Listed records

=== Section Start ===

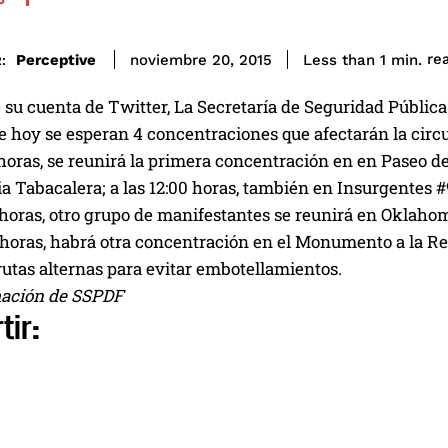
re
Perceptive
Less than 1
min.
noviembre 20, 2015
:
 su cuenta de Twitter, La Secretaría de Seguridad Pública 
 hoy se esperan 4 concentraciones que afectarán la circu
 horas, se reunirá la primera concentración en en Paseo d
ia Tabacalera; a las 12:00 horas, también en Insurgentes
 horas, otro grupo de manifestantes se reunirá en Oklahom
 horas, habrá otra concentración en el Monumento a la Re
utas alternas para evitar embotellamientos.
ación de SSPDF
tir:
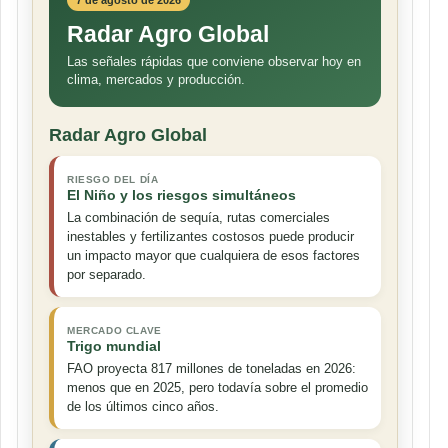
7 de agosto de 2026
Radar Agro Global
Las señales rápidas que conviene observar hoy en
clima, mercados y producción.
Radar Agro Global
RIESGO DEL DÍA
El Niño y los riesgos simultáneos
La combinación de sequía, rutas comerciales
inestables y fertilizantes costosos puede producir
un impacto mayor que cualquiera de esos factores
por separado.
MERCADO CLAVE
Trigo mundial
FAO proyecta 817 millones de toneladas en 2026:
menos que en 2025, pero todavía sobre el promedio
de los últimos cinco años.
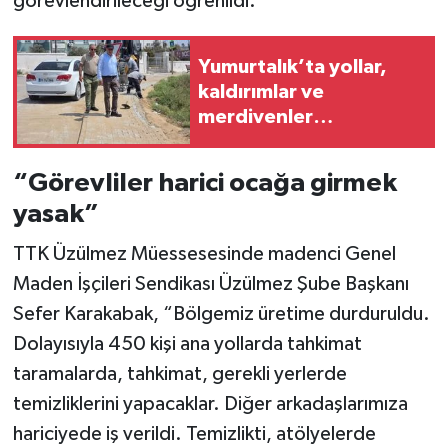
görevlendirileceği öğrenildi.
Yumurtalık’ta yollar,
kaldırımlar ve
merdivenler
yenileniyor
“Görevliler harici ocağa girmek
yasak”
TTK Üzülmez Müessesesinde madenci Genel
Maden İşçileri Sendikası Üzülmez Şube Başkanı
Sefer Karakabak, “Bölgemiz üretime durduruldu.
Dolayısıyla 450 kişi ana yollarda tahkimat
taramalarda, tahkimat, gerekli yerlerde
temizliklerini yapacaklar. Diğer arkadaşlarımıza
hariciyede iş verildi. Temizlikti, atölyelerde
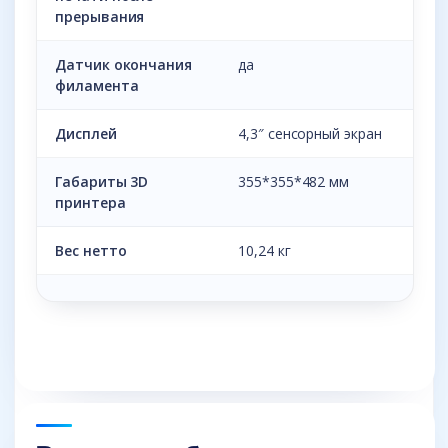
прерывания
Датчик окончания
да
филамента
Дисплей
4,3″ сенсорный экран
Габариты 3D
355*355*482 мм
принтера
Вес нетто
10,24 кг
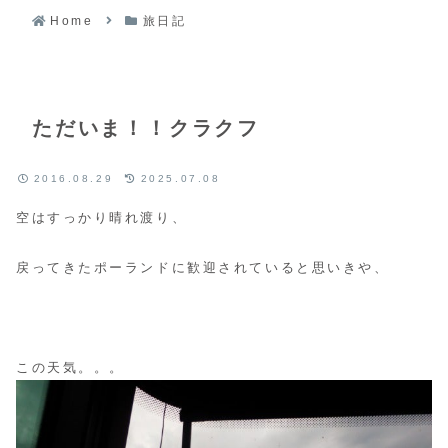
Home
旅日記
ただいま！！クラクフ
2016.08.29
2025.07.08
空はすっかり晴れ渡り、
戻ってきたポーランドに歓迎されていると思いきや、
この天気。。。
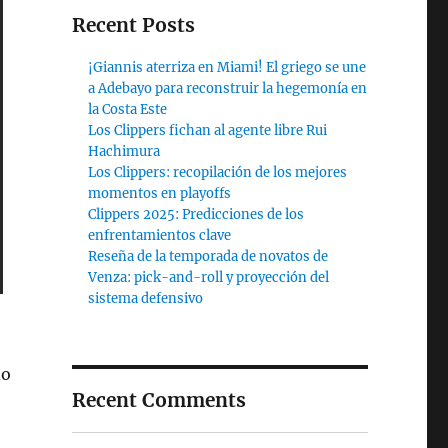
Recent Posts
¡Giannis aterriza en Miami! El griego se une
a Adebayo para reconstruir la hegemonía en
la Costa Este
Los Clippers fichan al agente libre Rui
Hachimura
Los Clippers: recopilación de los mejores
momentos en playoffs
Clippers 2025: Predicciones de los
enfrentamientos clave
Reseña de la temporada de novatos de
Venza: pick-and-roll y proyección del
sistema defensivo
do
Recent Comments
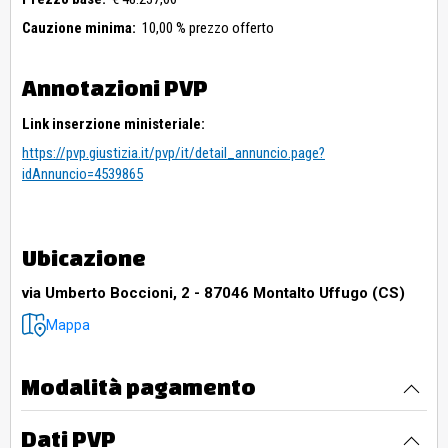
Cauzione minima:
10,00 % prezzo offerto
Annotazioni PVP
Link inserzione ministeriale:
https://pvp.giustizia.it/pvp/it/detail_annuncio.page?
idAnnuncio=4539865
Ubicazione
via Umberto Boccioni, 2 - 87046 Montalto Uffugo (CS)
Mappa
Modalità pagamento
Dati PVP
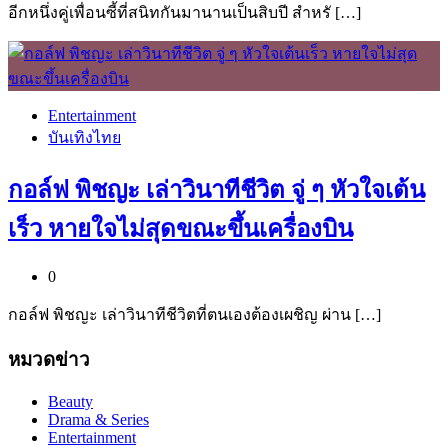
อีกหนึ่งคู่เพื่อนซี้ที่สนิทกันมานานเป็นสิบปี สำหรั […]
Entertainment
บันเทิงไทย
กอล์ฟ พิชญะ เล่าวินาทีชีวิต จู่ ๆ หัวใจเต้น
เร็ว หายใจไม่สุดขณะขึ้นเครื่องบิน
0
กอล์ฟ พิชญะ เล่าวินาทีชีวิตที่ตนเองต้องเผชิญ ผ่าน […]
หมวดข่าว
Beauty
Drama & Series
Entertainment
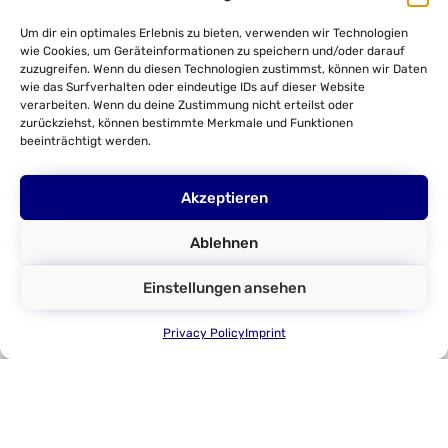
Steer-by-Wire Test Benches
Um dir ein optimales Erlebnis zu bieten, verwenden wir Technologien
Torque Feedback Steering Wheel
wie Cookies, um Geräteinformationen zu speichern und/oder darauf
zuzugreifen. Wenn du diesen Technologien zustimmst, können wir Daten
Customer Test Benches
wie das Surfverhalten oder eindeutige IDs auf dieser Website
verarbeiten. Wenn du deine Zustimmung nicht erteilst oder
HiL-Tests
zurückziehst, können bestimmte Merkmale und Funktionen
beeinträchtigt werden.
Parameter Identification
Company
Akzeptieren
About us
Ablehnen
DMecS
Development of Mechatronic
Einstellungen ansehen
Systems GmbH & Co. KG
Privacy Policy
Imprint
Gottfried-Hagen-Straße 24
D - 51105 Cologne
Tel.: +49 (0)221 337737-0
E-Mail: info@dmecs.com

=== Section End ===

The task
Return each line of the material in which the string "horas" can be found.

Answer to the exercise
 horas, se reunirá la primera concentración en en Paseo d
ia Tabacalera; a las 12:00 horas, también en Insurgentes
 horas, otro grupo de manifestantes se reunirá en Oklahom
 horas, habrá otra concentración en el Monumento a la Re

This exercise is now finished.